Ci è sembrato piuttosto avventuroso definire quanto ascoltato ‘sinfonia’
in quanto il brano non metteva in evidenza quella struttura formale caratteristica del genere sinfonia e quindi non possedeva quegli elementi di continuità necessari; si potrebbe definire una sorta di ‘miscellanea’ di brani strumentali di Rameau tratti dall’immenso catalogo ‘operistico’ dell’autore che, però, aveva certamente una validità nell’insieme soprattutto per dimostrare l’intento di Marc Minkowski, come egli stesso ha sottolineato introducendo la seconda parte del concerto, che era quello di mettere in evidenza lo spessore estetico di Rameau, ponendolo come musicista ‘cardine’ dell’intera musica francese, un personaggio che raccoglie l’eredità di Jean-Baptiste Lully per divenire il pilastro principale di quella che sarà la musica francese dell’800-900, fino a Debussy e Ravel. Una teoria che l’ascolto ha ampiamente dimostrato.
Per quanto riguarda l’esecuzione è risultata di grande spessore esecutivo con Les Musiciens du Louvre che hanno confermato tutto il loro valore grazie alla professionalità di ogni singolo componente che consente alla formazione la massima omogeneità messa a disposizione di Marc Minkowski che ne riesce a plasmare il suono amalgamandolo al meglio per ottenere tutti quei timbri e quei colori orchestrali che, assieme all’alto senso del ritmo, ne offre una prova del tutto convincente.

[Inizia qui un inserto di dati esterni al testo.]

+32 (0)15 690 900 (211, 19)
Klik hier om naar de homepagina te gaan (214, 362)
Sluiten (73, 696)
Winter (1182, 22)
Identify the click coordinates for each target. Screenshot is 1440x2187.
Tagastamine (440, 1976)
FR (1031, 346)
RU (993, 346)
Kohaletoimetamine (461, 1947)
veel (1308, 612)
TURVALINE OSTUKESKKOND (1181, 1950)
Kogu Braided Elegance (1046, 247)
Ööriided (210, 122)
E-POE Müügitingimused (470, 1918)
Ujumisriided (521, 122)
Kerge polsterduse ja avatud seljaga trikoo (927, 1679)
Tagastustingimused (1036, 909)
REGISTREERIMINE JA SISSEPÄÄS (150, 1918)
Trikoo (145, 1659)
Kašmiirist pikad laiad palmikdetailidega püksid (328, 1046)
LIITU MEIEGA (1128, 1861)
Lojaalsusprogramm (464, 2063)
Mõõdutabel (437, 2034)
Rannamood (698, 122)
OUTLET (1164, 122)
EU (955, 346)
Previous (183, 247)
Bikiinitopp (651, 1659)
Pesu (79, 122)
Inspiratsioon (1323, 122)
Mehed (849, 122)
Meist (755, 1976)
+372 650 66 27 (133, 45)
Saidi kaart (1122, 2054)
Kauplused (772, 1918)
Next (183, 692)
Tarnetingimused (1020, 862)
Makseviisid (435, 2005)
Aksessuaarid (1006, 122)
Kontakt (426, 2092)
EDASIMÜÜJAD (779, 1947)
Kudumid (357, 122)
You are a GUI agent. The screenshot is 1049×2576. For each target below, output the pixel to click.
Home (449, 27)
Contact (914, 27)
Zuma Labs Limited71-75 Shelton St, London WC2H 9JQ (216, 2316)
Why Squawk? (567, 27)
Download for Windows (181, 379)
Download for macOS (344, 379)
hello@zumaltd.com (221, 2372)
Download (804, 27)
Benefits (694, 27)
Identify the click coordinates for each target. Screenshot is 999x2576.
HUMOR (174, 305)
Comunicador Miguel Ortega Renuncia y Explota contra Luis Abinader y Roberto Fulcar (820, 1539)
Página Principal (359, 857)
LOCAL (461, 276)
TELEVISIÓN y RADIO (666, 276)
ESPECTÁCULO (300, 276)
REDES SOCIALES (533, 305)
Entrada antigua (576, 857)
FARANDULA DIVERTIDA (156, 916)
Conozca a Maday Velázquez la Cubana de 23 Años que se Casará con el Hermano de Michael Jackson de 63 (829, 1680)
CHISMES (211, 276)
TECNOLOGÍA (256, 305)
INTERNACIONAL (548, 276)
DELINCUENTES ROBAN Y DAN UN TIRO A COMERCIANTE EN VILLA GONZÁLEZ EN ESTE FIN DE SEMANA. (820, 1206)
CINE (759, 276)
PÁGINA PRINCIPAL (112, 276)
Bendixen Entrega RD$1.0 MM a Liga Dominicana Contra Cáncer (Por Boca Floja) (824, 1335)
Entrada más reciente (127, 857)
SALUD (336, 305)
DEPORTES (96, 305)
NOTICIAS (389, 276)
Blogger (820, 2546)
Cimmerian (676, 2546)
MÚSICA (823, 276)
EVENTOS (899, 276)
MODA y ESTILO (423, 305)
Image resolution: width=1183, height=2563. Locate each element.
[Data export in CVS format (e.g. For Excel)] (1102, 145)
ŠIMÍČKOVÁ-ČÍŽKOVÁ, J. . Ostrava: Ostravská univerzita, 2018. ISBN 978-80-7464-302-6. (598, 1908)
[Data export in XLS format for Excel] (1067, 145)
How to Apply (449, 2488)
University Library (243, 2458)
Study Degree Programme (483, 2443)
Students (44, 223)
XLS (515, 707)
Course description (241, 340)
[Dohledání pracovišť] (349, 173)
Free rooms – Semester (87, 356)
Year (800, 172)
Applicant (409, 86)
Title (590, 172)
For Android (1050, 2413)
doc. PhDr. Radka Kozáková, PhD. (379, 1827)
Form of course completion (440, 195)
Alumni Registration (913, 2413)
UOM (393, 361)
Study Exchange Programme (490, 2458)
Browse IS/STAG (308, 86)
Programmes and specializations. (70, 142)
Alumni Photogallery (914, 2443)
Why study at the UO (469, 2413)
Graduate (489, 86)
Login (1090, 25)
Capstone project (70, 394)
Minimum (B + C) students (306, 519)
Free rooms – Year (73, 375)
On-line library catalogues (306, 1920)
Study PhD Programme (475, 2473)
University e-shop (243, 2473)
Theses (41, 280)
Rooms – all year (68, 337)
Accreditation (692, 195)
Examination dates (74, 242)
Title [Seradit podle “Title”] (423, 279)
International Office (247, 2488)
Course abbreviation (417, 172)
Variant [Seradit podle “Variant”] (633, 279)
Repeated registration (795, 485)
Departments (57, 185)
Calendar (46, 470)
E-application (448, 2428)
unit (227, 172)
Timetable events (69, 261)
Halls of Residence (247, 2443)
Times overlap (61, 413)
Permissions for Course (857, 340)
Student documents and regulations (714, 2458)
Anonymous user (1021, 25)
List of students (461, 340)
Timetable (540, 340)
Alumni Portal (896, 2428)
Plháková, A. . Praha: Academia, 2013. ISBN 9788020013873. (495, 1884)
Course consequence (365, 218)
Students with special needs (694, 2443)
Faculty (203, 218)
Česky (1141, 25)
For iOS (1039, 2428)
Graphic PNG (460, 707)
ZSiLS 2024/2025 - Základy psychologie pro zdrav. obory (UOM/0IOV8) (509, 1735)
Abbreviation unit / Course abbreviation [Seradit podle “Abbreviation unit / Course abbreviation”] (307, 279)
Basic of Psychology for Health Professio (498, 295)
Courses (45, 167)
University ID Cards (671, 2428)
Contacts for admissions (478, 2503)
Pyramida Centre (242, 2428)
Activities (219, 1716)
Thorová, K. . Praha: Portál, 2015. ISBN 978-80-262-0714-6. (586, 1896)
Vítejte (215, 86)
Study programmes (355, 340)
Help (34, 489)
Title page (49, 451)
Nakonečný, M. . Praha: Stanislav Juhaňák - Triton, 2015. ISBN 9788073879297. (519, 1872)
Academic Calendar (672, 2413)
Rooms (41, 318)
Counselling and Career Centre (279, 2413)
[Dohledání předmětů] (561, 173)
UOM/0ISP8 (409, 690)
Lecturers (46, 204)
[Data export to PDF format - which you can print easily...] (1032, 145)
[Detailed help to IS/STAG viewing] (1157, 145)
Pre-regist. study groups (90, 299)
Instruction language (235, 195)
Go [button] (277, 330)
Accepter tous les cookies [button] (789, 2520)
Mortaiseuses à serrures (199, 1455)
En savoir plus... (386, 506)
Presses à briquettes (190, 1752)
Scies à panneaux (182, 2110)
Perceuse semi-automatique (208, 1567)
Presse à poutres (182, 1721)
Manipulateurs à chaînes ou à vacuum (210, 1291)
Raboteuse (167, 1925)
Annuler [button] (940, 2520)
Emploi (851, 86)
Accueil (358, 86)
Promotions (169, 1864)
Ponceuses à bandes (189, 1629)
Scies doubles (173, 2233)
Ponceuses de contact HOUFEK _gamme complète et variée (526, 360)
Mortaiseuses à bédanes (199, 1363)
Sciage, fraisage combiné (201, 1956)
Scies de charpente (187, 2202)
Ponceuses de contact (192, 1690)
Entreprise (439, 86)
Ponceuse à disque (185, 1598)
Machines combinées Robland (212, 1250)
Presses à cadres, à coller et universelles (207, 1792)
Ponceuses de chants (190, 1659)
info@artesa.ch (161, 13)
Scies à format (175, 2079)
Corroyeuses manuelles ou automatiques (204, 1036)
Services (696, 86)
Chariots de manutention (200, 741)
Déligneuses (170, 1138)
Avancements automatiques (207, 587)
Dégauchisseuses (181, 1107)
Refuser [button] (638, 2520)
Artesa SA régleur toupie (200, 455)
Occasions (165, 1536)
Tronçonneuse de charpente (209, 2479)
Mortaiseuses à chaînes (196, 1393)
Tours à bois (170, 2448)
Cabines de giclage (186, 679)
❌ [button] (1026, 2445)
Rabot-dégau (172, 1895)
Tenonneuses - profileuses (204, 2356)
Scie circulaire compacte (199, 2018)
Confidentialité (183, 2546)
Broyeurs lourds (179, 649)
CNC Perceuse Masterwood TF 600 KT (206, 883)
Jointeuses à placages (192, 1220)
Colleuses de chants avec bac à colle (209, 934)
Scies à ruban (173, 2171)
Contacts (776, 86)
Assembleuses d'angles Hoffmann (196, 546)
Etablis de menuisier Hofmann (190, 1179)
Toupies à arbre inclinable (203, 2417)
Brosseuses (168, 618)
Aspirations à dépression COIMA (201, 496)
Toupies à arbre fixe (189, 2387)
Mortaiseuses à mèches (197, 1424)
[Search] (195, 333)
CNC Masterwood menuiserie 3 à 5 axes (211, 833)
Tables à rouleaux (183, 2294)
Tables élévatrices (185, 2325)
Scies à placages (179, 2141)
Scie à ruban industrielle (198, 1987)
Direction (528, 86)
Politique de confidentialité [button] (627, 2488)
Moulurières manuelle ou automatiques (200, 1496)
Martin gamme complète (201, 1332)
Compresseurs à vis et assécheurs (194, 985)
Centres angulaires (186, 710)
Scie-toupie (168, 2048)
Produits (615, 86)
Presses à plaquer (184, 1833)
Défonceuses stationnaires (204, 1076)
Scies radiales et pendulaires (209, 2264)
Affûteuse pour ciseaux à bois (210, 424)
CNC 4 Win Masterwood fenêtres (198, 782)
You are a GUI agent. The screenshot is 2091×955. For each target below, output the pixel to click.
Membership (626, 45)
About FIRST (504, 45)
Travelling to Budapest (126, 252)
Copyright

Citiamo la strepitosa ‘serenata’ contenuta nell’Andante Grazioso e la ‘terrificante’ e travolgente Danza delle Furie da Don Juan, brani interpretati con grande ‘teatralità’ e poi la ‘Symphonie imaginaire’ con l’Air gracieux tratta da La Naissance d’Osiris, una pastorale dallo straordinario senso meditativo espresso con la grande prova dei legni oppure il trascinante ritmo ‘onomatopeico’ de La Poule tratto dal Concert n.6 dei Six Concerts en sextour senza dimenticare il ‘terribile’ Orage da Platée con le violente sferzate dei fulmini ed il fragore dei tuoni per giungere all’apoteosi finale con la Danse de Sauvages e la Chaccone tratte da Les Indes galantes. Sono, ovviamente, esempi che vogliono dimostrare la valenza di quanto da noi ascoltato, valenza che deve essere estesa a tutti i brani della serata.
Applausi nutriti e convinti hanno salutato la fine del concerto, applausi ai quali ci associamo in pieno.